Sheryl Sandberg is the Chief Operating Officer of Facebook. She's also the author of Lean In and mother of two young children. In 2015, her husband Dave died suddenly while they were on vacation in Mexico. He was in his mid-40s. Sandberg writes Option B out of a very authentic, vulnerable place. It's her story and personal learnings alongside real research and psychology.

She is so very self-aware in her writing. She admits that after Dave's death, she and her children had access to many resources that the average person doesn't have. Nevertheless, grief and death are still so hard...so matter how much wealth or power you have amassed.

It's so very inspiring to me that she took at the things she learned about adversity, resilience and joy and boiled it down into a resource that accessible to all. This book would be an especially helpful read if #1) you're in the midst of a major life transition or trauma, #2) you know someone who is, or #3) you work with other people and want to be a more compassion human.

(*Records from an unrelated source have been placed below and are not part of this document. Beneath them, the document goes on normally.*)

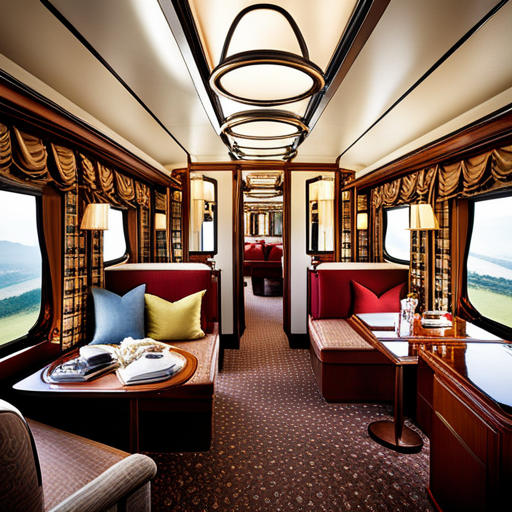 Locate an element on the screen. floor is located at coordinates (297, 407). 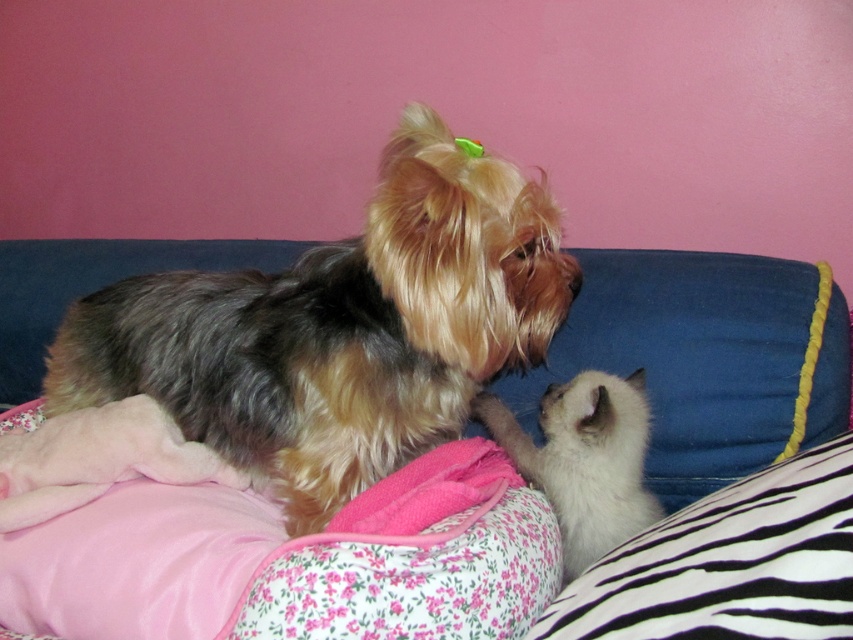 Which of these two, shaggy brown dog at center or white fluffy cat at center, stands taller?

shaggy brown dog at center is taller.

Can you confirm if shaggy brown dog at center is positioned to the right of white fluffy cat at center?

In fact, shaggy brown dog at center is to the left of white fluffy cat at center.

Measure the distance between point (x=457, y=378) and camera.

Point (x=457, y=378) and camera are 1.11 meters apart from each other.

This screenshot has width=853, height=640. I want to click on shaggy brown dog at center, so click(339, 328).

Looking at this image, can you confirm if shaggy brown dog at center is shorter than blue fabric couch at center?

Incorrect, shaggy brown dog at center's height does not fall short of blue fabric couch at center's.

Is point (125, 362) farther from camera compared to point (825, 336)?

That is True.

Between point (416, 371) and point (26, 250), which one is positioned behind?

Point (26, 250)

Where is `shaggy brown dog at center`? The height and width of the screenshot is (640, 853). shaggy brown dog at center is located at coordinates coord(339,328).

In the scene shown: Is blue fabric couch at center wider than white fluffy cat at center?

Correct, the width of blue fabric couch at center exceeds that of white fluffy cat at center.

Describe the element at coordinates (706, 358) in the screenshot. This screenshot has width=853, height=640. I see `blue fabric couch at center` at that location.

Does point (817, 339) lie in front of point (592, 506)?

No.

In order to click on blue fabric couch at center in this screenshot , I will do `click(706, 358)`. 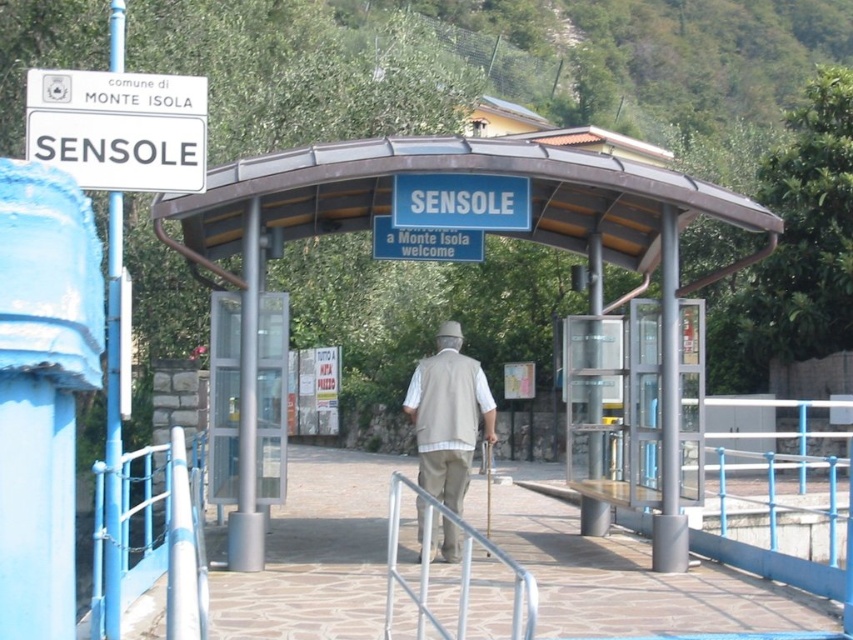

So basically everyone would benefit from this book because everyone experiences adversity in life! And most of us go through periods of very intense challenge and adversity somewhere along the way.

Here are some of my favorite quotes from the book with the bolded ones being the quotes I found most personally impactful:
-Grief is a demanding companion.

-Resilience is the strength and speed of our response to adversity—and we can build it. It isn’t about having a backbone. It’s about strengthening the muscles around our backbone.

-The sad truth is that adversity is not evenly distributed among us; marginalized and disenfranchised groups have more to battle and more to grieve.

-Three P’s can stunt recovery: (1) personalization—the belief that we are at fault; (2) pervasiveness—the belief that an event will affect all areas of our life; and (3) permanence—the belief that the aftershocks of the event will last forever.

-He suggests that “the most powerful thing you can do is acknowledge. To literally say the words: I acknowledge your pain. I’m here with you.”

-There are two different emotional responses to the pain of others: empathy, which motivates us to help, and distress, which motivates us to avoid.

-There’s no one way to grieve and there’s no one way to comfort.

-Psychologist Kristin Neff describes self-compassion as offering the same kindness to ourselves that we would give to a friend. It allows us to respond to our own errors with concern and understanding rather than criticism and shame.

-Self-compassion is associated with greater happiness and satisfaction, fewer emotional difficulties, and less anxiety.

-In a more recent study, people spent five to ten minutes a day writing about things that went “really well” and why; within three weeks, their stress levels dropped, as did their mental and physical health complaints.

-“When we are no longer able to change a situation,” psychiatrist and Holocaust survivor Viktor Frankl observed, “we are challenged to change ourselves.”

-“I am more vulnerable than I thought, but much stronger than I ever imagined.”

-In Viktor Frankl’s words, “In some way, suffering ceases to be suffering at the moment it finds a meaning.”

-Although it can be extremely difficult to grasp, the disappearance of one possible self can free us to imagine a new possible self.
-“How we spend our days,” author Annie Dillard writes, is “how we spend our lives.”